Page images and extracted text:
================================
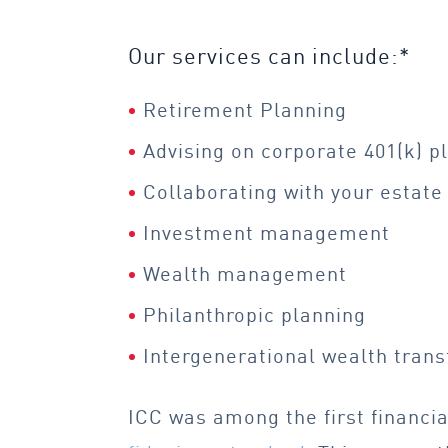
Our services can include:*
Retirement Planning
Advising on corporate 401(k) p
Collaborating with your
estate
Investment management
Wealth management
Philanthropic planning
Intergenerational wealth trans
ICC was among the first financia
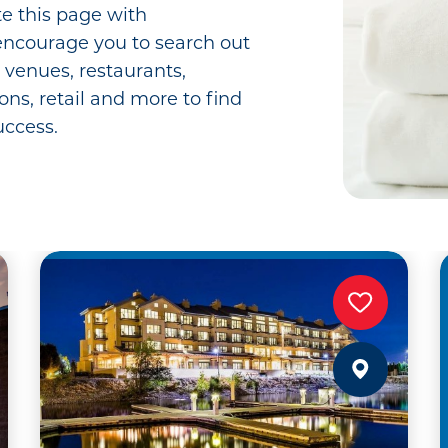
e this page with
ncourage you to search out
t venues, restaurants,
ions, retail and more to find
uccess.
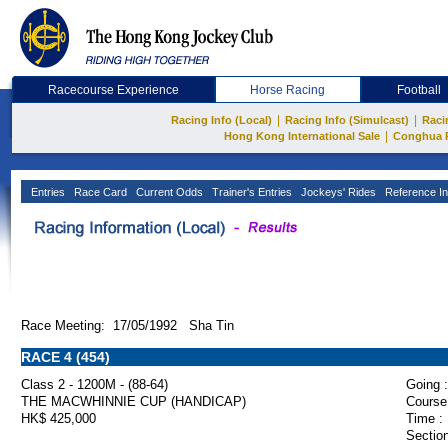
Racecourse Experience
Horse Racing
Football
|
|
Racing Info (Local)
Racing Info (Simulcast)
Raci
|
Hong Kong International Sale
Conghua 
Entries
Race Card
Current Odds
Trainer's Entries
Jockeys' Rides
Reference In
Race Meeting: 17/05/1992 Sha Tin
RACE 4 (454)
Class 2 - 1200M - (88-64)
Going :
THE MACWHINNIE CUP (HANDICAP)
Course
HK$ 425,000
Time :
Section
================================
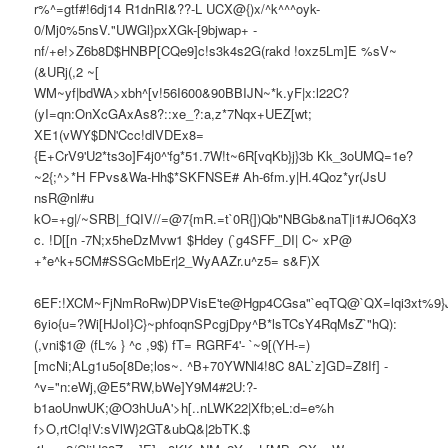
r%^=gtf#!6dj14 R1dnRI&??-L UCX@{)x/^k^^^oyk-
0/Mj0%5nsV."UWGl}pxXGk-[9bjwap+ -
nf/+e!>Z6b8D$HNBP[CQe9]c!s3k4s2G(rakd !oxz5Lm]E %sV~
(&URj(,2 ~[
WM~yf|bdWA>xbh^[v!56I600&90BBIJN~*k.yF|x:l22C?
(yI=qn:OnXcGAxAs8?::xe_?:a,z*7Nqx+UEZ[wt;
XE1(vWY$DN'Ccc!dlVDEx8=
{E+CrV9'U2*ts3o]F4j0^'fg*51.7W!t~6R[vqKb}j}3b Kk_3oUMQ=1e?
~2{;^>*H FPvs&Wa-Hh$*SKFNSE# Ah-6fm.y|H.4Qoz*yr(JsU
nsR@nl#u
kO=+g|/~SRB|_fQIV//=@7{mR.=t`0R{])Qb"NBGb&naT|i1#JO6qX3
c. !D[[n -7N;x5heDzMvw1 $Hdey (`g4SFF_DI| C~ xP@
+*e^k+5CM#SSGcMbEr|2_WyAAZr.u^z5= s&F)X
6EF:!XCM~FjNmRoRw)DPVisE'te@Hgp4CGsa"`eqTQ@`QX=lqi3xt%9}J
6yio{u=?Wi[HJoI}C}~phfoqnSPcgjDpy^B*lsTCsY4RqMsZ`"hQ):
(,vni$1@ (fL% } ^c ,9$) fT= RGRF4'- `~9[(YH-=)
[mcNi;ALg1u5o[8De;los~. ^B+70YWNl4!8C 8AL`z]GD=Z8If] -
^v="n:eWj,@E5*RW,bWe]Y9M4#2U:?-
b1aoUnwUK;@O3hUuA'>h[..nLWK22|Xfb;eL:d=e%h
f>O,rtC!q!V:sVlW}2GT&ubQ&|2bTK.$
================================
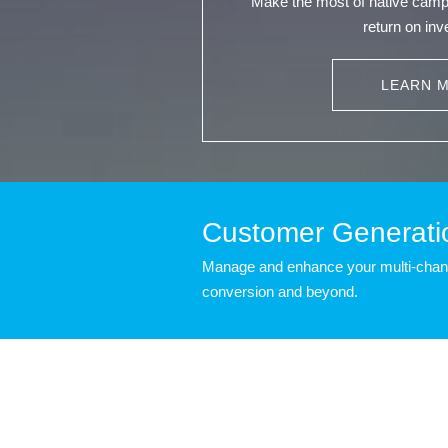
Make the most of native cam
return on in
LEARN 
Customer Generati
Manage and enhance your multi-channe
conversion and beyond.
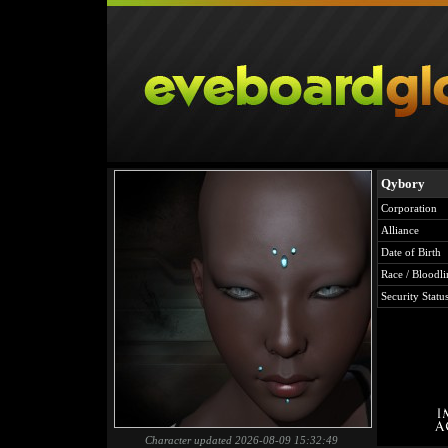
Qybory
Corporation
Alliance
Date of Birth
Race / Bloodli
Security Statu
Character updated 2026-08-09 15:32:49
================================
** REQUIRED WORK **
Copy whichever lines of the records above contain the word "management".

** OUTPUT BELOW **
Investment management
Wealth management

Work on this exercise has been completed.